◆ GIVEN DATA
_ _ _ _

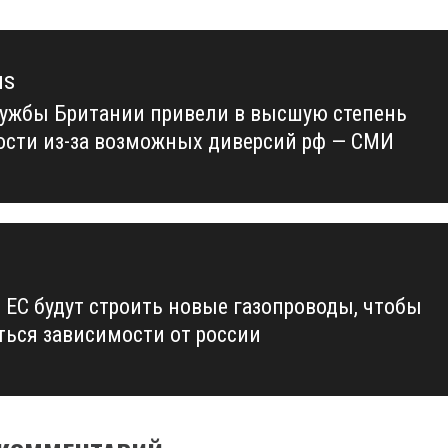
us
ужбы Британии привели в высшую степень
us
ости из-за возможных диверсий рф — СМИ
 ЕС будут строить новые газопроводы, чтобы
ться зависимости от россии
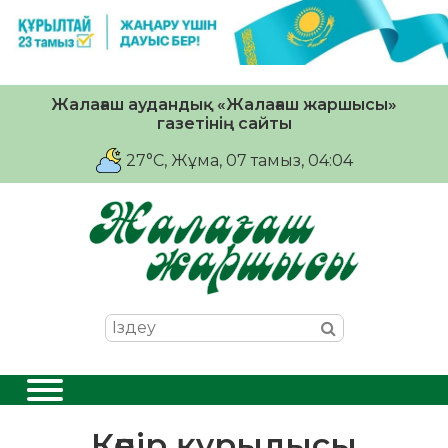
Жалағаш аудандық «Жалағаш жаршысы»
газетінің сайты
27°C
, Жұма, 07 тамыз, 04:04
Көпір құрылысы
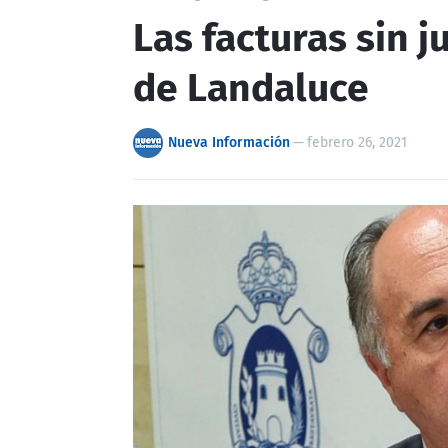
Las facturas sin j
de Landaluce
Nueva Información
—
febrero 26, 2021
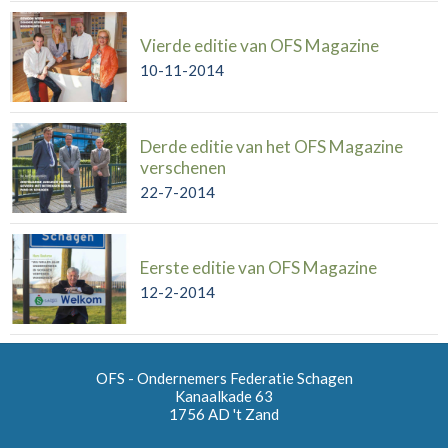
Vierde editie van OFS Magazine
10-11-2014
Derde editie van het OFS Magazine
verschenen
22-7-2014
Eerste editie van OFS Magazine
12-2-2014
OFS - Ondernemers Federatie Schagen
Kanaalkade 63
1756 AD
't Zand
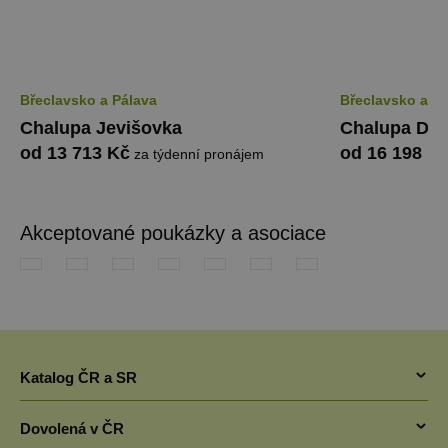
Břeclavsko a Pálava
Břeclavsko a P
Chalupa Jevišovka
Chalupa Dol
od 13 713 Kč
od 16 198 K
za týdenní pronájem
Akceptované poukázky a asociace
Katalog ČR a SR
Chaty v ČR
Dovolená v ČR
Pronájem chaty jižní Čechy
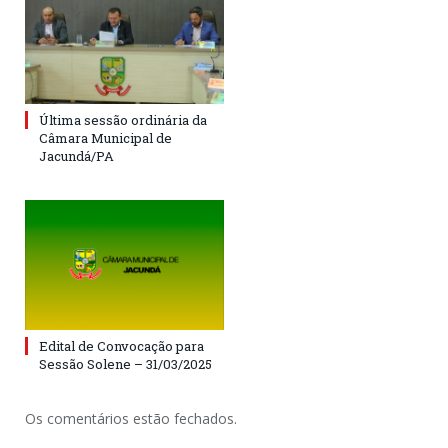
Última sessão ordinária da
Câmara Municipal de
Jacundá/PA
Edital de Convocação para
Sessão Solene – 31/03/2025
Os comentários estão fechados.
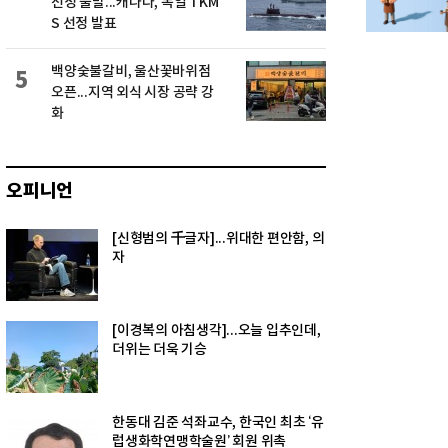
선정 불발...캐나다, 독일 TKM
S 선정 발표
백양숯불갈비, 울산꽃바위점
5
오픈...지역 외식 시장 공략 강
화
오피니언
[신형범의 千글자]...위대한 편안함, 의
자
[이경복의 아침생각]...오늘 입추인데,
더위는 더욱 기승
한동대 김준 석좌교수, 한국인 최초 ‘유
럽생화학연맹학술원’ 회원 위촉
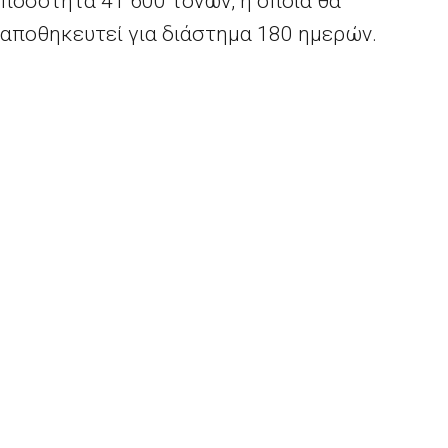
ποσότητα 41 600 τόνων, η οποία θα
αποθηκευτεί για διάστημα 180 ημερών.
Ο Επίτροπος Γεωργίας και Αγροτικής
Ανάπτυξης, Γιάνους Βοϊτσιεχόφσκι, δήλωσε
σχετικά: «Έπειτα από μήνες ανισορροπίας
στην αγορά του ελαιολάδου, είμαι περήφανος
για την θετική ολοκλήρωση του τελευταίου
διαγωνισμού στο πλαίσιο του καθεστώτος
ενίσχυσης της ιδιωτικής αποθεματοποίησης.
Είναι πολύ νωρίς για να εκτιμήσουμε πλήρως
τον αντίκτυπο του μέτρου στήριξης, αλλά είναι
ήδη ορατά τα πρώτα σημάδια ανάκαμψης των
τιμών. Η Ευρωπαϊκή Επιτροπή, για μια ακόμη
φορά, απέδειξε τη δέσμευσή της για τη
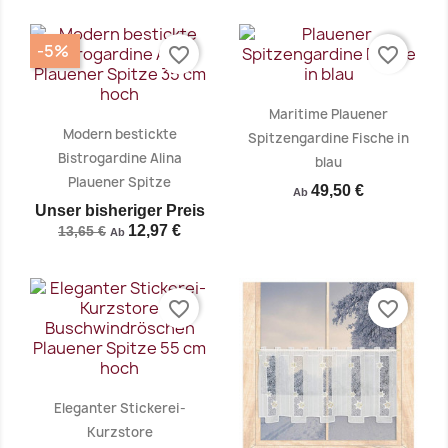
-5%
favorite_border
favorite_border
Vorschau
Vorschau


Maritime Plauener
Modern bestickte
Spitzengardine Fische in
Bistrogardine Alina
blau
Plauener Spitze
49,50 €
Ab
Unser bisheriger Preis
12,97 €
13,65 €
Ab
Vorschau
Vorschau


favorite_border
favorite_border
Eleganter Stickerei-
Kurzstore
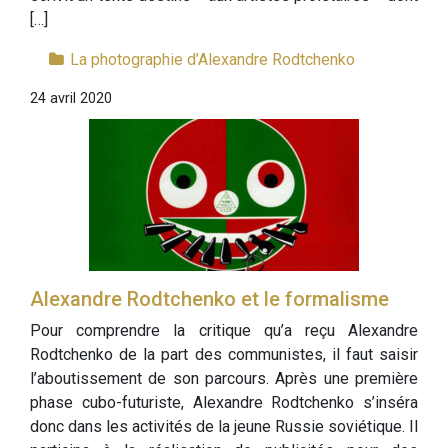
[…]
La photographie d’Alexandre Rodtchenko
24 avril 2020
Alexandre Rodtchenko et le formalisme
Pour comprendre la critique qu’a reçu Alexandre
Rodtchenko de la part des communistes, il faut saisir
l’aboutissement de son parcours. Après une première
phase cubo-futuriste, Alexandre Rodtchenko s’inséra
donc dans les activités de la jeune Russie soviétique. Il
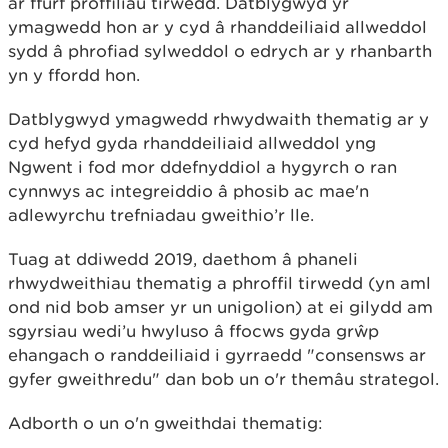
ar ffurf proffiliau tirwedd. Datblygwyd yr
ymagwedd hon ar y cyd â rhanddeiliaid allweddol
sydd â phrofiad sylweddol o edrych ar y rhanbarth
yn y ffordd hon.
Datblygwyd ymagwedd rhwydwaith thematig ar y
cyd hefyd gyda rhanddeiliaid allweddol yng
Ngwent i fod mor ddefnyddiol a hygyrch o ran
cynnwys ac integreiddio â phosib ac mae'n
adlewyrchu trefniadau gweithio’r lle.
Tuag at ddiwedd 2019, daethom â phaneli
rhwydweithiau thematig a phroffil tirwedd (yn aml
ond nid bob amser yr un unigolion) at ei gilydd am
sgyrsiau wedi’u hwyluso â ffocws gyda grŵp
ehangach o randdeiliaid i gyrraedd "consensws ar
gyfer gweithredu" dan bob un o'r themâu strategol.
Adborth o un o'n gweithdai thematig:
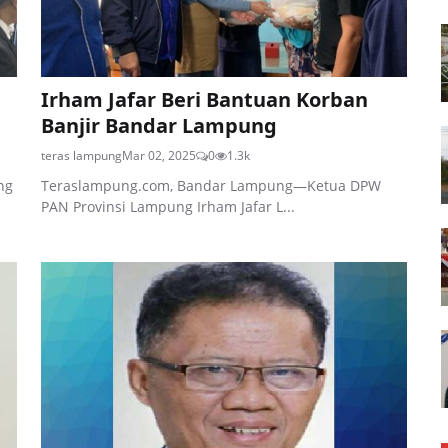
Irham Jafar Beri Bantuan Korban
Banjir Bandar Lampung
teras lampung
Mar 02, 2025
0
1.3k
ng
Teraslampung.com, Bandar Lampung—Ketua DPW
PAN Provinsi Lampung Irham Jafar L...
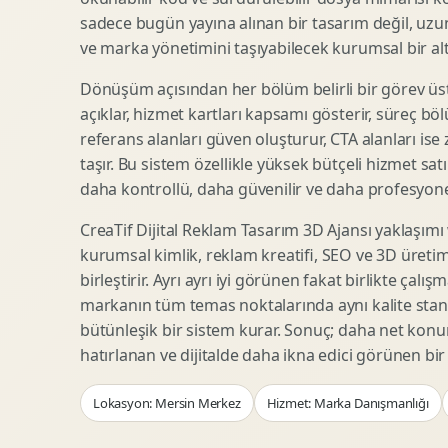
Woocommerce Tasarim
Reklam Landing Page
sadece bugün yayına alınan bir tasarım değil, uzu
Eticaret UX Optimizasyonu
Urun Lansman Sayfasi
ve marka yönetimini taşıyabilecek kurumsal bir alty
Urun Sayfasi Tasarimi
Ab Test Arayuzu
Dönüşüm açısından her bölüm belirli bir görev üst
Kategori Sayfasi Tasarimi
Webinar Landing Page
açıklar, hizmet kartları kapsamı gösterir, süreç bölü
Sepet Odeme UX
App Landing Page
referans alanları güven oluşturur, CTA alanları ise
Pazaryeri Marka Magazasi
Form Optimizasyonu
taşır. Bu sistem özellikle yüksek bütçeli hizmet sat
Eticaret SEO Altyapisi
Sales Page Tasarimi
daha kontrollü, daha güvenilir ve daha profesyonel
CreaTif Dijital Reklam Tasarım 3D Ajansı yaklaşımı
kurumsal kimlik, reklam kreatifi, SEO ve 3D üretimi
Logo Animasyonu
Webgl Deneyim Tasarimi
birleştirir. Ayrı ayrı iyi görünen fakat birlikte çalı
Mikro Animasyon Tasarimi
Interaktif Kampanya
markanın tüm temas noktalarında aynı kalite stand
Reklam Motion Video
AI Gorsel Konsept
bütünleşik bir sistem kurar. Sonuç; daha net kon
Arayuz Animasyonu
No Code Prototip
hatırlanan ve dijitalde daha ikna edici görünen bi
Lottie Animasyon
3D Web Deneyimi
Lokasyon: Mersin Merkez
Hizmet: Marka Danışmanlığı
Sosyal Medya Motion
Veri Gorsellestirme
Urun Tanitim Animasyonu
Dinamik Landing Page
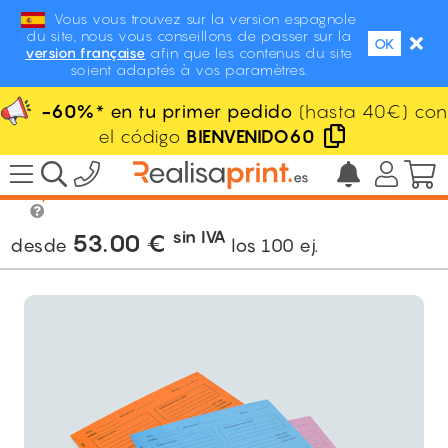
Vous vous trouvez sur la version espagnole
du site, nous vous conseillons de passer sur la
OK
version française
afin que les contenus du site
soient adaptés à vos paramètres.
-60%
* en tu primer pedido
(hasta 40€) con
el código
BIENVENIDO60
/
Imprenta
/
Soporte administrativo
/
Carpeta administrativa
sin IVA
53.00
€
desde
los
100
ej.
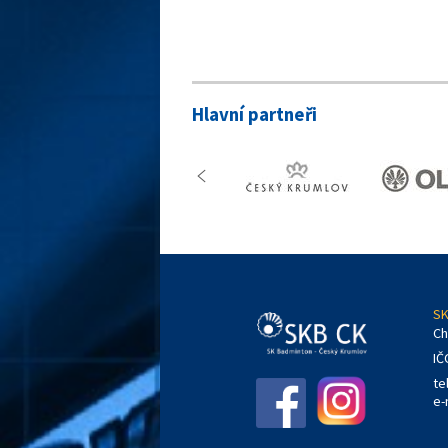
Hlavní partneři
SK
Ch
IČ
te
e-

_ _ _ _

◆ WHAT IS BEING ASKED
Every line above that holds the word "Urun" is to be found and copied.

◆ RESPONSE AREA
Urun Lansman Sayfasi
Urun Sayfasi Tasarimi
Urun Tanitim Animasyonu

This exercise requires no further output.